Greenewalt's treatment of hummingbird biology wasn't superficial, but he wanted to translate science for the lay audience. A reviewer's copy of the book landed on the desk of the late ornithologist Alden Miller at UC Berkeley. (His father, Loye Miller was among the first to suggest that the Anna hummingbird's dive-noise resulted from the braking sound produced by the outer tail feathers.)

But Greenewalt failed to include a bibliography in his book. Miller commented: "I think that neither the author nor the American Museum should feel compelled to try so hard to meet the untrained reader as to fail to provide avenue of access to source articles should his interest become aroused. He should not be so assiduously walled off from the pursuit of scholarship." (The codger couldn’t agree more.)

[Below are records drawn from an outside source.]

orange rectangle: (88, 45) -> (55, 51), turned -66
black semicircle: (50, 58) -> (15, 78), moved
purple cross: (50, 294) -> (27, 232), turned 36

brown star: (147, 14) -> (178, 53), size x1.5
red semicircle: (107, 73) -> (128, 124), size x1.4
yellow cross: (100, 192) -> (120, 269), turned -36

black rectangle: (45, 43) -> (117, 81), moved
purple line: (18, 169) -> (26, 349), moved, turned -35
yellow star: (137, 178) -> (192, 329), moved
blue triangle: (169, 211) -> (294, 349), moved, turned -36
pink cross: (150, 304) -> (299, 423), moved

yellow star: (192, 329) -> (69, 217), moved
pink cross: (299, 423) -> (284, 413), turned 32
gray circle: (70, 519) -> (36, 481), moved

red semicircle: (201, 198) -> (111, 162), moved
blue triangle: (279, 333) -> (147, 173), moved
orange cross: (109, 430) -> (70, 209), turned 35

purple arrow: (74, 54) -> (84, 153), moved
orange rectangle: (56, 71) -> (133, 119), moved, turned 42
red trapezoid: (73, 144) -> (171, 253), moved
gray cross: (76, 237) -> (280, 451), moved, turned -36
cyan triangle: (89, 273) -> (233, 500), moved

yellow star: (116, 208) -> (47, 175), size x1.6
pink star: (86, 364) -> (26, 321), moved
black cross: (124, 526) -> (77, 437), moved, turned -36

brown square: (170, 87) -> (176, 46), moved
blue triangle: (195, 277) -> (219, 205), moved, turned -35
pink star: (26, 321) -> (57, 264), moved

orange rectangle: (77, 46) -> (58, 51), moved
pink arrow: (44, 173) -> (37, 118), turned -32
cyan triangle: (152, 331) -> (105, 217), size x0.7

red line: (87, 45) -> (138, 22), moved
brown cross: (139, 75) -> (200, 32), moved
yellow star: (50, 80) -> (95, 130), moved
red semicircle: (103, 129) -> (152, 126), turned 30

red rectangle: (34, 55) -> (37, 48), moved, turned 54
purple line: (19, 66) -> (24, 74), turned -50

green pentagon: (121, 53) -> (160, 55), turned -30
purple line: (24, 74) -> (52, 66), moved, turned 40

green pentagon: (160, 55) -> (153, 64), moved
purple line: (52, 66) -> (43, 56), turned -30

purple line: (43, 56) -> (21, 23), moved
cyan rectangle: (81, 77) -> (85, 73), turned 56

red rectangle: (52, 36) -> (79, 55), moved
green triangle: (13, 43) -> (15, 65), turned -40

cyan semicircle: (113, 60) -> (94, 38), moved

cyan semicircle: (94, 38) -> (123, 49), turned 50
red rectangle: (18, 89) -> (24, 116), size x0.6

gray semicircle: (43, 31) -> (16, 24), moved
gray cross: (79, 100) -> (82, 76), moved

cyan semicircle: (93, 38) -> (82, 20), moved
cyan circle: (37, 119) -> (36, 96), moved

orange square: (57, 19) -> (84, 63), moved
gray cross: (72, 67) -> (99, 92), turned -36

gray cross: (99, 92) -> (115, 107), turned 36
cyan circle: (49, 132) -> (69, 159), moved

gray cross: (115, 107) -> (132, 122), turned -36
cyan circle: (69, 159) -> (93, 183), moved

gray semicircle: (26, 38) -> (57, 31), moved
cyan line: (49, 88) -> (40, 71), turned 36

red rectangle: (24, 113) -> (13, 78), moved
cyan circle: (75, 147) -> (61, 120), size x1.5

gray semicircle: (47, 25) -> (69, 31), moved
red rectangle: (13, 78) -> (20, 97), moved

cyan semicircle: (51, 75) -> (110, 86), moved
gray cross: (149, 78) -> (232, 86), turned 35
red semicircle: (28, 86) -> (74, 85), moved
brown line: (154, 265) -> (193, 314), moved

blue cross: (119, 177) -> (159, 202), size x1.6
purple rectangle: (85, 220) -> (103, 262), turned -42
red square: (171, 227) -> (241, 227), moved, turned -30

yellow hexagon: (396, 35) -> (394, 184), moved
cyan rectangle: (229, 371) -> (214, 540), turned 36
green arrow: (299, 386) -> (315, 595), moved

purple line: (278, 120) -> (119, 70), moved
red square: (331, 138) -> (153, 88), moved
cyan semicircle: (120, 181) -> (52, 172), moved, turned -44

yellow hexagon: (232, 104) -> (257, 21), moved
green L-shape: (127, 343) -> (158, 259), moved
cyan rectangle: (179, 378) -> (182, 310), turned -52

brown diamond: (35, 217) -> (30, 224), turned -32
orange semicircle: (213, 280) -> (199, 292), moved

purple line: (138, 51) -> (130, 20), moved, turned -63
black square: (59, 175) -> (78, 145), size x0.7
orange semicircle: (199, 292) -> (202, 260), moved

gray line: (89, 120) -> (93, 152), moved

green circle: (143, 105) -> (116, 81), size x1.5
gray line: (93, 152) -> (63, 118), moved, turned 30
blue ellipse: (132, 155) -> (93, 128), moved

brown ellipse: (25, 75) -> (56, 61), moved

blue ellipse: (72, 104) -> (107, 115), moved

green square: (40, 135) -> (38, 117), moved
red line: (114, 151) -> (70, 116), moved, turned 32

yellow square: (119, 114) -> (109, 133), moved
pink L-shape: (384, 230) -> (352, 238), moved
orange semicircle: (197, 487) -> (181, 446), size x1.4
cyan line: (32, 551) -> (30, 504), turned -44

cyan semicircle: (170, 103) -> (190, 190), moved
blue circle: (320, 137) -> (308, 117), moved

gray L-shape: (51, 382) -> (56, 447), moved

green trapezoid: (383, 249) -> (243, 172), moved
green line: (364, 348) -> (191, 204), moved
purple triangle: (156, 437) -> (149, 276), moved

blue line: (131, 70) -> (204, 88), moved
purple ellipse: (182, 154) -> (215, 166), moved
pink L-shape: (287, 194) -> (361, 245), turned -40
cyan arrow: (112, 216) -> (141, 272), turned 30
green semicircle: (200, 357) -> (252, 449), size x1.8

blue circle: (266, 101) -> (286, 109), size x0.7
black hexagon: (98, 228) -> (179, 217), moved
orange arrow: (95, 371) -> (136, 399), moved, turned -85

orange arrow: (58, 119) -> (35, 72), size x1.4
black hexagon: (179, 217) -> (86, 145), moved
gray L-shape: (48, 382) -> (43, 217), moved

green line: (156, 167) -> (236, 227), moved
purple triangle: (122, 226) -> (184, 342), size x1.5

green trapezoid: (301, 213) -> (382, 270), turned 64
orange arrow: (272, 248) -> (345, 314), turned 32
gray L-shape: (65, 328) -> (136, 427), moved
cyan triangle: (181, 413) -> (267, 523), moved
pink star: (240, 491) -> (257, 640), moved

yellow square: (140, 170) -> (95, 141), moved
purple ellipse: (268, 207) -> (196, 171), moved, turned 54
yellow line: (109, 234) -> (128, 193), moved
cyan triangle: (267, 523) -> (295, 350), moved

More recently a team of scientists led by Doug Warrick made a breakthrough in the aerodynamics of hummingbird flight. Previous researchers believed that hummingbirds fly more like insects--that is, the wings' downstrokes and upstrokes generated lift equally. Warrick and colleagues used a new method called digital particle imaging velocimetry (DPIV). Basically you put your hummer in a wind tunnel, atomize olive oil in the jetstream, and let the little guy do his thing. Then you use a pulsing laser and digital videography to measure the effects of the wing movements. They found that hummingbirds support three quarters of their airborne weight during the wings' downstroke, and only a quarter of it during the upstroke.

So, we are still learning about the flight of hummingbirds. As for the Anna's hummingbirds dive-noise, the late and great Luis Baptista and Margaret Matsui questioned the conventional wisdom after observing the behavior and recording the sounds. They submitted "that the dive noise. . . is mostly, if not entirely, vocal in origin".

References

Baptista, L.F. and M. Matsui. 1979. The source of the dive nosie of the Anna's hummingbird. Condor 81:87-89.

Greenewalt, C.H. 1960. Hummingbirds. American Museum of Natural History and Doubleday and Company, N.Y. 250 pp.

Miller, L.H. 1940. Sound produced in the nuptial dive of young Anna Hummingbirds. Condor 42:305-306.

Miller, A.H. 1960. Review of "Hummingbirds". Condor, 61:100. (http://elibrary.unm.edu/sora/Condor/issues/v063n01/index.php)

Warrick, D.R., B.W.Tobalske, D.R.Powers. 2005. The aerodynamics of hummingbird flight. Nature 453:1094-1096.